__Problem description__
Could you restate the entries below word for word?
== Data shown
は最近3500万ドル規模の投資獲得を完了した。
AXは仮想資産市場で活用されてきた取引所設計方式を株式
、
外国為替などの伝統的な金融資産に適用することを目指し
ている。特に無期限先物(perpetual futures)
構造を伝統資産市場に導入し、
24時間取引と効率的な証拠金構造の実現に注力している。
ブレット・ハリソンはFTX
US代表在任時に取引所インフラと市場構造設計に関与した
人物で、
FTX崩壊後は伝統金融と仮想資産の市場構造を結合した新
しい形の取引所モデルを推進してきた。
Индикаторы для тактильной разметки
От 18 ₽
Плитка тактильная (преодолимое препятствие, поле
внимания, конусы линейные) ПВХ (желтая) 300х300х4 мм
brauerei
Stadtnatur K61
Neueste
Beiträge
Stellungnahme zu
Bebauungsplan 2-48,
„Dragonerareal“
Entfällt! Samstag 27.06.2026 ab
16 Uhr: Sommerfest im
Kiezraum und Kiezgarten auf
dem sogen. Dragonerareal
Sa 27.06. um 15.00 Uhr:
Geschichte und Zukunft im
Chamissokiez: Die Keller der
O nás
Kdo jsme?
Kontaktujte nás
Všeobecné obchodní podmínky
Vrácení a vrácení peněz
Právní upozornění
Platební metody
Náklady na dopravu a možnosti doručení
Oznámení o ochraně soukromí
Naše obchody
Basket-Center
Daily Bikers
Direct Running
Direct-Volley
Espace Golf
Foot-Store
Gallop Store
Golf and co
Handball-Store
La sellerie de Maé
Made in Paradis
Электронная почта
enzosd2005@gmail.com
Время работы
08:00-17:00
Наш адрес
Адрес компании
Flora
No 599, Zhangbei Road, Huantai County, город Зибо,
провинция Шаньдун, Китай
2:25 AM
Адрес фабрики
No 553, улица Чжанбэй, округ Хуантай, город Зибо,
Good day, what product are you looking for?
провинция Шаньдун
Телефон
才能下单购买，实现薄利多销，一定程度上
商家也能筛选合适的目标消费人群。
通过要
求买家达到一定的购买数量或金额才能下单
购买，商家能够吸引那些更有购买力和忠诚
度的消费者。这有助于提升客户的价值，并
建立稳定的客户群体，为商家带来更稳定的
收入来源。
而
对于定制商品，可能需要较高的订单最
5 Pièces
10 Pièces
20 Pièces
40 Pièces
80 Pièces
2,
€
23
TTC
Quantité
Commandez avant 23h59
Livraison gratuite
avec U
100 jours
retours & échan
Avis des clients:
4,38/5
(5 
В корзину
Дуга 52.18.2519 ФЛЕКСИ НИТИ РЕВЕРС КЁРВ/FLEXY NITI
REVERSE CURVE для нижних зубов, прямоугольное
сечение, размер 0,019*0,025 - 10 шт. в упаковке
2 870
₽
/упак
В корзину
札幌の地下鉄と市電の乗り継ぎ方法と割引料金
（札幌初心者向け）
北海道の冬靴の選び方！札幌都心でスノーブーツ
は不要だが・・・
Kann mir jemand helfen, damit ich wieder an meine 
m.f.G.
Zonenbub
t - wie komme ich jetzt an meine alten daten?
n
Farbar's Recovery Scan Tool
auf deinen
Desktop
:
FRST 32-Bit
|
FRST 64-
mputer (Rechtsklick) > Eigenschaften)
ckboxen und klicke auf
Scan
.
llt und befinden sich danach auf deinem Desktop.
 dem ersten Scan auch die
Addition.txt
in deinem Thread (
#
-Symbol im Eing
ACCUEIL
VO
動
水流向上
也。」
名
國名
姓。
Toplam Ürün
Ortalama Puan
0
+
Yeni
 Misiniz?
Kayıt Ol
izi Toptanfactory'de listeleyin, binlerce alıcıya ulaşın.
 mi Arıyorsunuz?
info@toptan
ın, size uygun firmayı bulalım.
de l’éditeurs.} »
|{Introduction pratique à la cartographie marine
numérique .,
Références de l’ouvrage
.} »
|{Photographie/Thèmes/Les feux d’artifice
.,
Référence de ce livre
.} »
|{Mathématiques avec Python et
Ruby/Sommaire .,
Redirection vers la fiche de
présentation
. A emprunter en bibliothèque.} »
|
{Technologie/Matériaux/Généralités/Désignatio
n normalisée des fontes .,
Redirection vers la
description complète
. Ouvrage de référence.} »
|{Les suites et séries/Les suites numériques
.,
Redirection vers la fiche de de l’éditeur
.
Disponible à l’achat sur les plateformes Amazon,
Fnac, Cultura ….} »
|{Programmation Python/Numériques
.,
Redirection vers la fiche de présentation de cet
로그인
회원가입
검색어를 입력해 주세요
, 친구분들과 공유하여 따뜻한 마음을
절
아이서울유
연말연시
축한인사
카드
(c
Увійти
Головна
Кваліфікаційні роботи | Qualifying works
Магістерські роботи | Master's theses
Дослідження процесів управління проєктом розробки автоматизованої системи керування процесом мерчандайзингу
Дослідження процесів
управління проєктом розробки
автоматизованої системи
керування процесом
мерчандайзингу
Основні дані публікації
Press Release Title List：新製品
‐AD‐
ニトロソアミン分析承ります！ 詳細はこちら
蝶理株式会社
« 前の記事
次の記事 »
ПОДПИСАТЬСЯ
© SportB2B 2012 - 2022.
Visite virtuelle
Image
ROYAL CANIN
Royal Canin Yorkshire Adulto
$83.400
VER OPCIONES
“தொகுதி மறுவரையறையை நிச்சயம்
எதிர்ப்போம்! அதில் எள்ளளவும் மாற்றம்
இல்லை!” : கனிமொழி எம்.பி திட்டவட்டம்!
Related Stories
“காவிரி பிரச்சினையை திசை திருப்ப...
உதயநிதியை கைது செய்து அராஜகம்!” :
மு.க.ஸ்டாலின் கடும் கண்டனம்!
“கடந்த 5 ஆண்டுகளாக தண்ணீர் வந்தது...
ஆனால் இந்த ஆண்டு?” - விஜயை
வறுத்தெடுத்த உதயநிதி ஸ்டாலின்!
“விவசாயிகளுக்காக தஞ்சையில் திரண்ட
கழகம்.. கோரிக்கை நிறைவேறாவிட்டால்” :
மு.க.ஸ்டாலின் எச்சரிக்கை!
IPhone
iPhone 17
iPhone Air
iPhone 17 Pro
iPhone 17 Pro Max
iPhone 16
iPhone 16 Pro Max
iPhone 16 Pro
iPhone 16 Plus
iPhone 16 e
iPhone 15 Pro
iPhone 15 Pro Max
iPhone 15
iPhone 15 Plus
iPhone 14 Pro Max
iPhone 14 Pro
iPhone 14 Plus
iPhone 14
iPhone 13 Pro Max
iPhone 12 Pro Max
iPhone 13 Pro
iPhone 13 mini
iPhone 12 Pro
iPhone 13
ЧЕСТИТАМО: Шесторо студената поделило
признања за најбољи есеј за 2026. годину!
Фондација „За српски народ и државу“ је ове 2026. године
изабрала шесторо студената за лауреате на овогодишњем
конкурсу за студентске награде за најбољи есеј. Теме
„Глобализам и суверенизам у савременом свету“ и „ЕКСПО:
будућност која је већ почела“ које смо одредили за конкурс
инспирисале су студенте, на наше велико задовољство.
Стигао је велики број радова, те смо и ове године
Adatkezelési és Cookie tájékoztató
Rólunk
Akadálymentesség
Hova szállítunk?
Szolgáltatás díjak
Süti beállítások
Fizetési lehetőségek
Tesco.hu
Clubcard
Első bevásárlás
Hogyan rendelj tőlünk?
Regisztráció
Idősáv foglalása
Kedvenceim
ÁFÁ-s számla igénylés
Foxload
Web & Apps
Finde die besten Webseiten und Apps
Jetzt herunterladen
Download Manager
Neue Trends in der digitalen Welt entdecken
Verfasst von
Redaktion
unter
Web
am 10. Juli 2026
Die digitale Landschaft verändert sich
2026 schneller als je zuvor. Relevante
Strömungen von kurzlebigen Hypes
====
__Problem solution__
は最近3500万ドル規模の投資獲得を完了した。
AXは仮想資産市場で活用されてきた取引所設計方式を株式
、
外国為替などの伝統的な金融資産に適用することを目指し
ている。特に無期限先物(perpetual futures)
構造を伝統資産市場に導入し、
24時間取引と効率的な証拠金構造の実現に注力している。
ブレット・ハリソンはFTX
US代表在任時に取引所インフラと市場構造設計に関与した
人物で、
FTX崩壊後は伝統金融と仮想資産の市場構造を結合した新
しい形の取引所モデルを推進してきた。
Индикаторы для тактильной разметки
От 18 ₽
Плитка тактильная (преодолимое препятствие, поле
внимания, конусы линейные) ПВХ (желтая) 300х300х4 мм
brauerei
Stadtnatur K61
Neueste
Beiträge
Stellungnahme zu
Bebauungsplan 2-48,
„Dragonerareal“
Entfällt! Samstag 27.06.2026 ab
16 Uhr: Sommerfest im
Kiezraum und Kiezgarten auf
dem sogen. Dragonerareal
Sa 27.06. um 15.00 Uhr:
Geschichte und Zukunft im
Chamissokiez: Die Keller der
O nás
Kdo jsme?
Kontaktujte nás
Všeobecné obchodní podmínky
Vrácení a vrácení peněz
Právní upozornění
Platební metody
Náklady na dopravu a možnosti doručení
Oznámení o ochraně soukromí
Naše obchody
Basket-Center
Daily Bikers
Direct Running
Direct-Volley
Espace Golf
Foot-Store
Gallop Store
Golf and co
Handball-Store
La sellerie de Maé
Made in Paradis
Электронная почта
enzosd2005@gmail.com
Время работы
08:00-17:00
Наш адрес
Адрес компании
Flora
No 599, Zhangbei Road, Huantai County, город Зибо,
провинция Шаньдун, Китай
2:25 AM
Адрес фабрики
No 553, улица Чжанбэй, округ Хуантай, город Зибо,
Good day, what product are you looking for?
провинция Шаньдун
Телефон
才能下单购买，实现薄利多销，一定程度上
商家也能筛选合适的目标消费人群。
通过要
求买家达到一定的购买数量或金额才能下单
购买，商家能够吸引那些更有购买力和忠诚
度的消费者。这有助于提升客户的价值，并
建立稳定的客户群体，为商家带来更稳定的
收入来源。
而
对于定制商品，可能需要较高的订单最
5 Pièces
10 Pièces
20 Pièces
40 Pièces
80 Pièces
2,
€
23
TTC
Quantité
Commandez avant 23h59
Livraison gratuite
avec U
100 jours
retours & échan
Avis des clients:
4,38/5
(5 
В корзину
Дуга 52.18.2519 ФЛЕКСИ НИТИ РЕВЕРС КЁРВ/FLEXY NITI
REVERSE CURVE для нижних зубов, прямоугольное
сечение, размер 0,019*0,025 - 10 шт. в упаковке
2 870
₽
/упак
В корзину
札幌の地下鉄と市電の乗り継ぎ方法と割引料金
（札幌初心者向け）
北海道の冬靴の選び方！札幌都心でスノーブーツ
は不要だが・・・
Kann mir jemand helfen, damit ich wieder an meine 
m.f.G.
Zonenbub
t - wie komme ich jetzt an meine alten daten?
n
Farbar's Recovery Scan Tool
auf deinen
Desktop
:
FRST 32-Bit
|
FRST 64-
mputer (Rechtsklick) > Eigenschaften)
ckboxen und klicke auf
Scan
.
llt und befinden sich danach auf deinem Desktop.
 dem ersten Scan auch die
Addition.txt
in deinem Thread (
#
-Symbol im Eing
ACCUEIL
VO
動
水流向上
也。」
名
國名
姓。
Toplam Ürün
Ortalama Puan
0
+
Yeni
 Misiniz?
Kayıt Ol
izi Toptanfactory'de listeleyin, binlerce alıcıya ulaşın.
 mi Arıyorsunuz?
info@toptan
ın, size uygun firmayı bulalım.
de l’éditeurs.} »
|{Introduction pratique à la cartographie marine
numérique .,
Références de l’ouvrage
.} »
|{Photographie/Thèmes/Les feux d’artifice
.,
Référence de ce livre
.} »
|{Mathématiques avec Python et
Ruby/Sommaire .,
Redirection vers la fiche de
présentation
. A emprunter en bibliothèque.} »
|
{Technologie/Matériaux/Généralités/Désignatio
n normalisée des fontes .,
Redirection vers la
description complète
. Ouvrage de référence.} »
|{Les suites et séries/Les suites numériques
.,
Redirection vers la fiche de de l’éditeur
.
Disponible à l’achat sur les plateformes Amazon,
Fnac, Cultura ….} »
|{Programmation Python/Numériques
.,
Redirection vers la fiche de présentation de cet
로그인
회원가입
검색어를 입력해 주세요
, 친구분들과 공유하여 따뜻한 마음을
절
아이서울유
연말연시
축한인사
카드
(c
Увійти
Головна
Кваліфікаційні роботи | Qualifying works
Магістерські роботи | Master's theses
Дослідження процесів управління проєктом розробки автоматизованої системи керування процесом мерчандайзингу
Дослідження процесів
управління проєктом розробки
автоматизованої системи
керування процесом
мерчандайзингу
Основні дані публікації
Press Release Title List：新製品
‐AD‐
ニトロソアミン分析承ります！ 詳細はこちら
蝶理株式会社
« 前の記事
次の記事 »
ПОДПИСАТЬСЯ
© SportB2B 2012 - 2022.
Visite virtuelle
Image
ROYAL CANIN
Royal Canin Yorkshire Adulto
$83.400
VER OPCIONES
“தொகுதி மறுவரையறையை நிச்சயம்
எதிர்ப்போம்! அதில் எள்ளளவும் மாற்றம்
இல்லை!” : கனிமொழி எம்.பி திட்டவட்டம்!
Related Stories
“காவிரி பிரச்சினையை திசை திருப்ப...
உதயநிதியை கைது செய்து அராஜகம்!” :
மு.க.ஸ்டாலின் கடும் கண்டனம்!
“கடந்த 5 ஆண்டுகளாக தண்ணீர் வந்தது...
ஆனால் இந்த ஆண்டு?” - விஜயை
வறுத்தெடுத்த உதயநிதி ஸ்டாலின்!
“விவசாயிகளுக்காக தஞ்சையில் திரண்ட
கழகம்.. கோரிக்கை நிறைவேறாவிட்டால்” :
மு.க.ஸ்டாலின் எச்சரிக்கை!
IPhone
iPhone 17
iPhone Air
iPhone 17 Pro
iPhone 17 Pro Max
iPhone 16
iPhone 16 Pro Max
iPhone 16 Pro
iPhone 16 Plus
iPhone 16 e
iPhone 15 Pro
iPhone 15 Pro Max
iPhone 15
iPhone 15 Plus
iPhone 14 Pro Max
iPhone 14 Pro
iPhone 14 Plus
iPhone 14
iPhone 13 Pro Max
iPhone 12 Pro Max
iPhone 13 Pro
iPhone 13 mini
iPhone 12 Pro
iPhone 13
ЧЕСТИТАМО: Шесторо студената поделило
признања за најбољи есеј за 2026. годину!
Фондација „За српски народ и државу“ је ове 2026. године
изабрала шесторо студената за лауреате на овогодишњем
конкурсу за студентске награде за најбољи есеј. Теме
„Глобализам и суверенизам у савременом свету“ и „ЕКСПО:
будућност која је већ почела“ које смо одредили за конкурс
инспирисале су студенте, на наше велико задовољство.
Стигао је велики број радова, те смо и ове године
Adatkezelési és Cookie tájékoztató
Rólunk
Akadálymentesség
Hova szállítunk?
Szolgáltatás díjak
Süti beállítások
Fizetési lehetőségek
Tesco.hu
Clubcard
Első bevásárlás
Hogyan rendelj tőlünk?
Regisztráció
Idősáv foglalása
Kedvenceim
ÁFÁ-s számla igénylés
Foxload
Web & Apps
Finde die besten Webseiten und Apps
Jetzt herunterladen
Download Manager
Neue Trends in der digitalen Welt entdecken
Verfasst von
Redaktion
unter
Web
am 10. Juli 2026
Die digitale Landschaft verändert sich
2026 schneller als je zuvor. Relevante
Strömungen von kurzlebigen Hypes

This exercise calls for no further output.